▶ [EXERCISE REQUIREMENTS] Return only the tail of the data below, word for word: the line with "Resin Art (430, 2012)" and each line after it through the final one.
[DATA RECORDS — start]
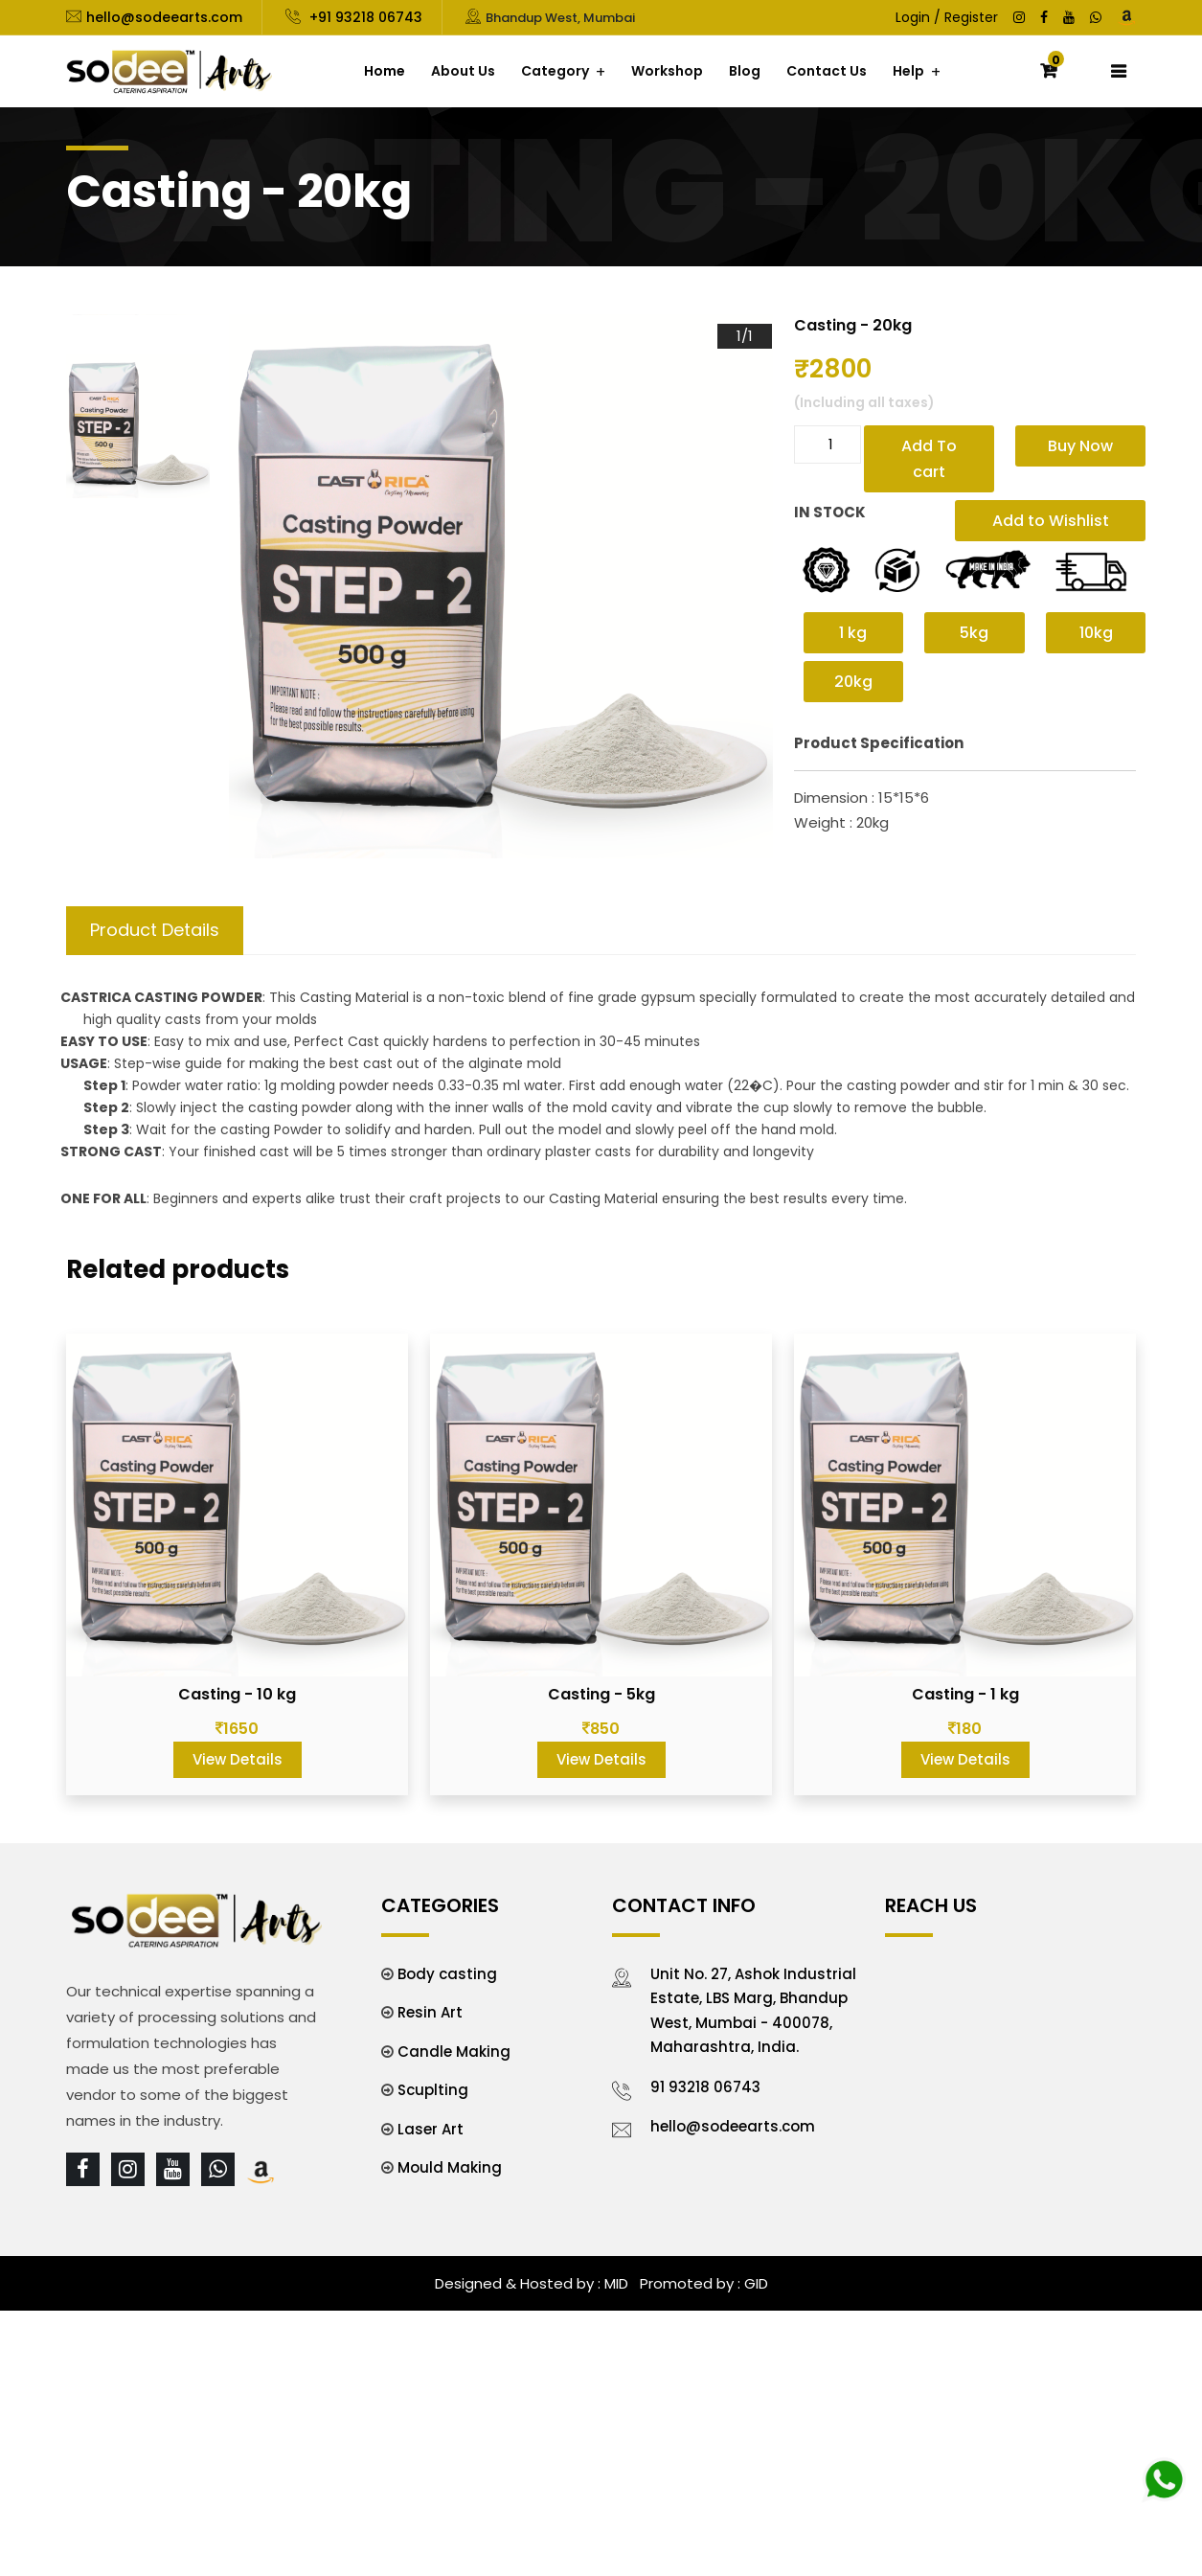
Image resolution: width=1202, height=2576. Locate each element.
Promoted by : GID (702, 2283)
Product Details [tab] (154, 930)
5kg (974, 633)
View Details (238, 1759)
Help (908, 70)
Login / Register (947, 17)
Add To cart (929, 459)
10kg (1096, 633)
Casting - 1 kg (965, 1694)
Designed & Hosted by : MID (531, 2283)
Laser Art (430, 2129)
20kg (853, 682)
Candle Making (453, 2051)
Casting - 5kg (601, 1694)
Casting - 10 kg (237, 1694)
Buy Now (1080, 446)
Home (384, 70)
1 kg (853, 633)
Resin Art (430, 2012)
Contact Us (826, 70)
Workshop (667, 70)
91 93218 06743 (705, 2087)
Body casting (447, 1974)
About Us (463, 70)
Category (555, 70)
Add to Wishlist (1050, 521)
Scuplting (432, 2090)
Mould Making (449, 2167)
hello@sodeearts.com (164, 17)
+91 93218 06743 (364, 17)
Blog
[DATA RECORDS — finish]
▶ [COMPLETED TASK]
Resin Art (430, 2012)
Contact Us (826, 70)
Workshop (667, 70)
91 93218 06743 (705, 2087)
Body casting (447, 1974)
About Us (463, 70)
Category (555, 70)
Add to Wishlist (1050, 521)
Scuplting (432, 2090)
Mould Making (449, 2167)
hello@sodeearts.com (164, 17)
+91 93218 06743 (364, 17)
Blog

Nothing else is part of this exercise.